No Nas, Chivalry is dead.

Hip Hop is much alive.


I am an old soul trapped in a 20 year old body who is growing up in a generation where rap music and swag are the top priorities to my male peers, alongside Call of Duty and of course, the legalization of marijuana.

I’m growing up in a time when Mayfair filtered Instagram pictures decide if someone is good-looking, and how many followers you have reflects how many friends you have in your social life. A time when the 140 characters allowed in an opinionated Twitter post on the latest Hunger Games determines somebody’s knowledge. A time when a woman’s vocabulary being bigger than her ass sets her apart from what men want, at least right now.

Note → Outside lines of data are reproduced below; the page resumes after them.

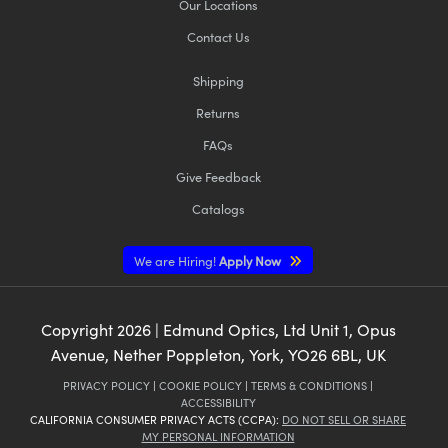
Our Locations
Contact Us
Shipping
Returns
FAQs
Give Feedback
Catalogs
We are Hiring!
Apply Now
Copyright
2026
| Edmund Optics, Ltd Unit 1, Opus
Avenue, Nether Poppleton, York, YO26 6BL, UK
PRIVACY POLICY
|
COOKIE POLICY
|
TERMS & CONDITIONS
|
ACCESSIBILITY
CALIFORNIA CONSUMER PRIVACY ACTS (CCPA):
DO NOT SELL OR SHARE
MY PERSONAL INFORMATION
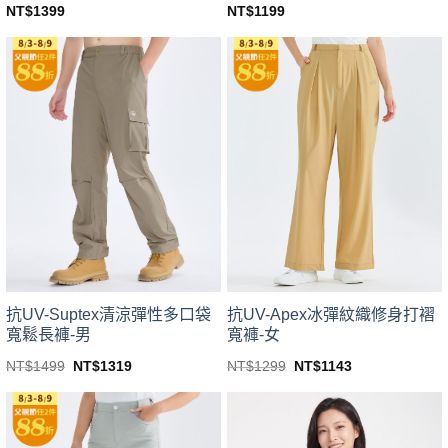
NT$
1399
NT$
1199
This
This
product
product
has
has
multiple
multiple
variants.
variants.
The
The
options
options
may
may
be
be
chosen
chosen
on
on
the
the
product
product
page
page
抗UV-Suptex清涼彈性多口袋
抗UV-Apex冰彈紋織修身打褶
寬鬆長褲-男
寬褲-女
Original
Current
Original
Current
NT$
1499
NT$
1319
NT$
1299
NT$
1143
price
price
price
price
This
This
was:
is:
was:
is:
product
product
NT$1499.
NT$1319.
NT$1299.
NT$1143.
has
has
multiple
multiple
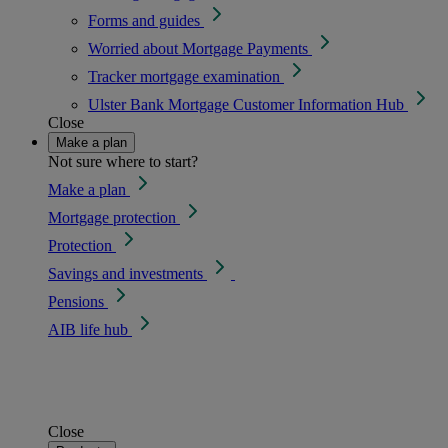
Forms and guides
Worried about Mortgage Payments
Tracker mortgage examination
Ulster Bank Mortgage Customer Information Hub
Close
Make a plan
Not sure where to start?
Make a plan
Mortgage protection
Protection
Savings and investments
Pensions
AIB life hub
Close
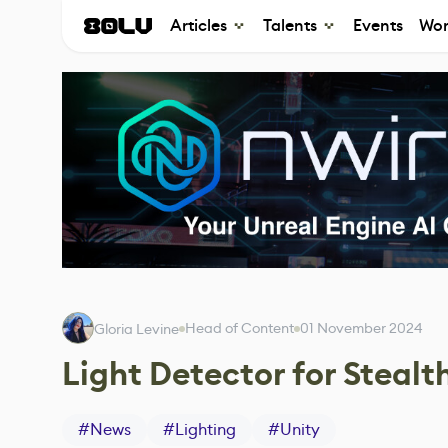
Articles
Talents
Events
Wor
Head of Content
01 November 2024
Gloria Levine
Light Detector for Steal
#
News
#
Lighting
#
Unity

I have watched my generation become completely desensitized by television and music. I know I sound like an 80-year-old woman, but I promise you I am not. I’m just a frustrated 20-year-old who refuses to wear “J’s on her feet” and copy the behavior of Bad Girl’s Club to attract a man. Nowadays, if you’re not a “bad” bitch you’re a single bitch. (Oh yes, bad now means good and ‘bitch’ now means woman.) I can’t wait for the presidential election of 2036 when we vote for the “baddest” candidate!

I started to really think about all of this when I was dumped on my 20th birthday by the guy I had been dating for two years. He told me I was “intimidating” and “he wasn’t happy that my career was taking off in such a positive direction.” This really threw me off. I let his words sink in and I thought about them everyday for months. I started to question myself and my priorities. Should I have been less ambitious? Should I have invested more time into learning Drake’s new album than developing my own career?

I started to go on some dates a few months after the breakup—guys between the ages of 21-25—none of which were mentally stimulating in the slightest. Then, it hit me. It wasn’t just my ex-boyfriend who felt this way. It’s men in general! Men my age want to be the bread winners, yet their main aspiration in their life is to unlock the new maps in their latest XBox game. I didn’t know whether to be grateful to learn this at such a young age or to indulge in a lifetime supply of Ben & Jerry’s Cherry Garcia, sulking in the heartbreaking idea that there is no hope for the men of my era.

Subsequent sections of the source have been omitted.